Final answer:
The potential energy stored in the block-spring support system when the block is just released is 0.72 J. The speed of the block when it crosses the point where the spring is neither compressed nor stretched is 1.632 m/s. The speed of the block when it has traveled a distance of 20 cm from the release point is also 1.632 m/s.
Step-by-step explanation:
To solve this problem, we can use the principle of conservation of energy. Initially, the system has only potential energy in the form of the compressed spring. The potential energy stored in the spring can be calculated using the formula U = (1/2)kx^2, where U is the potential energy, k is the spring constant, and x is the compression or extension of the spring. In this case, the compression of the spring is 12 cm or 0.12 m. Substituting these values into the formula, we get U = (1/2)(100 N/m)(0.12 m)^2 = 0.72 J.

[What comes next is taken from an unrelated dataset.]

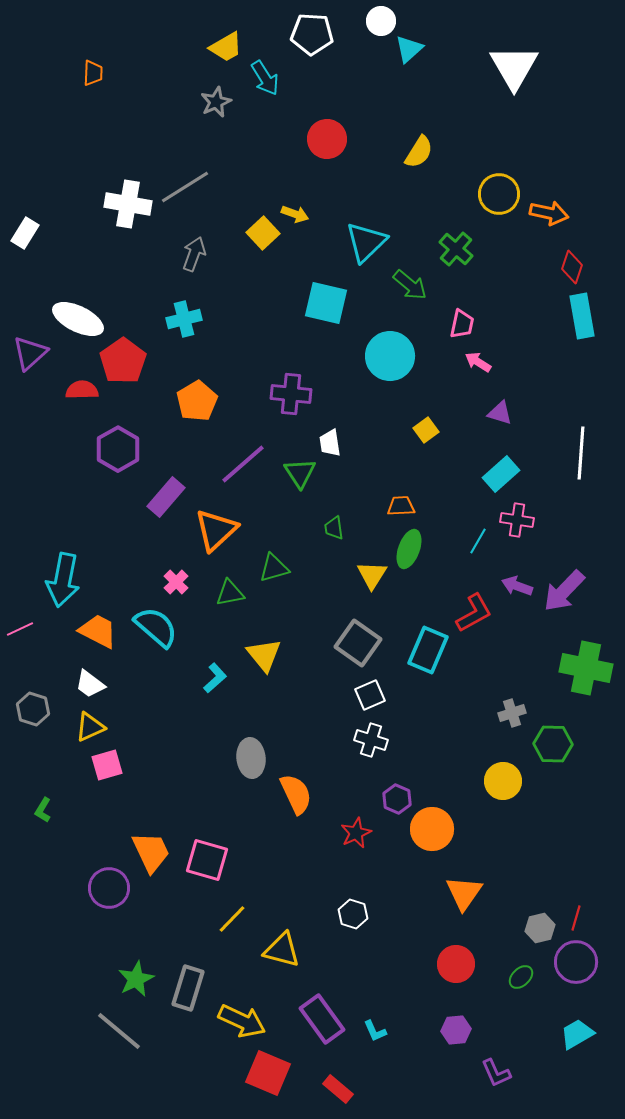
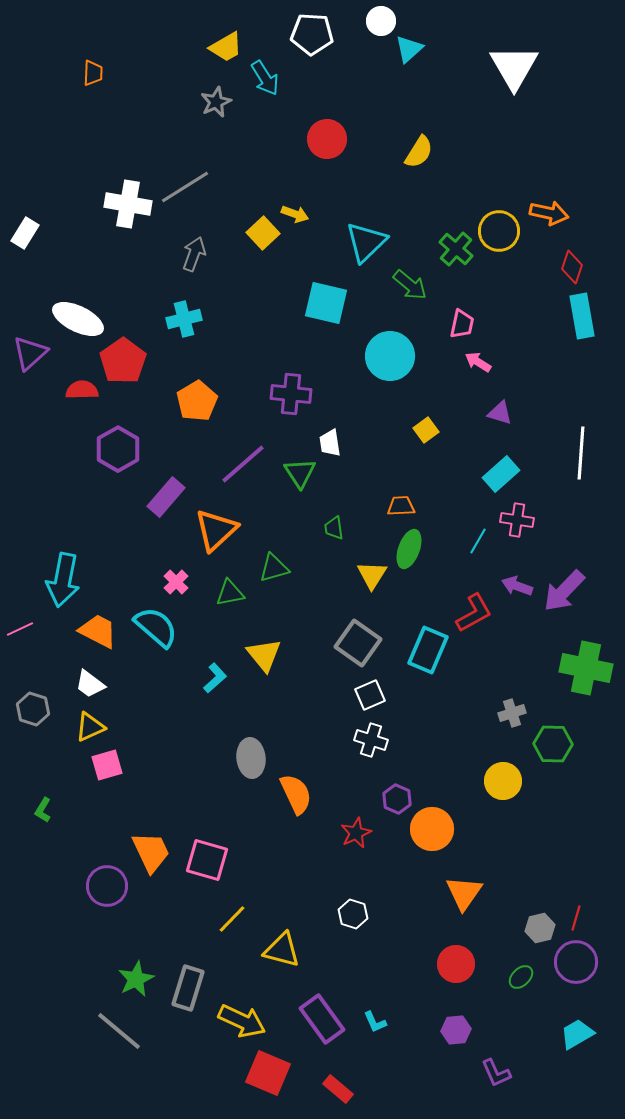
yellow circle at (499, 194): moved 37 px down
purple circle at (109, 888): moved 2 px left, 2 px up
cyan L-shape at (375, 1031): moved 9 px up
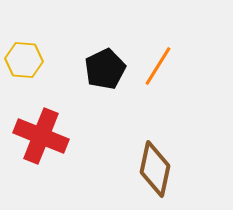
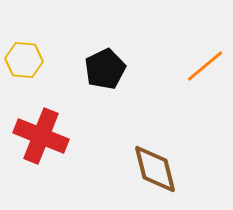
orange line: moved 47 px right; rotated 18 degrees clockwise
brown diamond: rotated 26 degrees counterclockwise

When the block is released, the potential energy is converted into kinetic energy. At the point when the spring is neither compressed nor stretched, all the potential energy would have been converted into kinetic energy. We can calculate the speed of the block using the formula KE = (1/2)mv^2, where KE is the kinetic energy, m is the mass of the block, and v is the speed of the block. Substituting the values, we get 0.72 J = (1/2)(0.3 kg)v^2, solving for v we get v = sqrt((2)(0.72 J)/(0.3 kg)) = 1.632 m/s.
If the block travels a distance of 20 cm or 0.2 m from the release point, its speed can be calculated using the formula KE = (1/2)mv^2 as well. Substituting the values, we get (1/2)(0.3 kg)(v^2) = 0.72 J, solving for v we get v = sqrt((2)(0.72 J)/(0.3 kg)) = 1.632 m/s.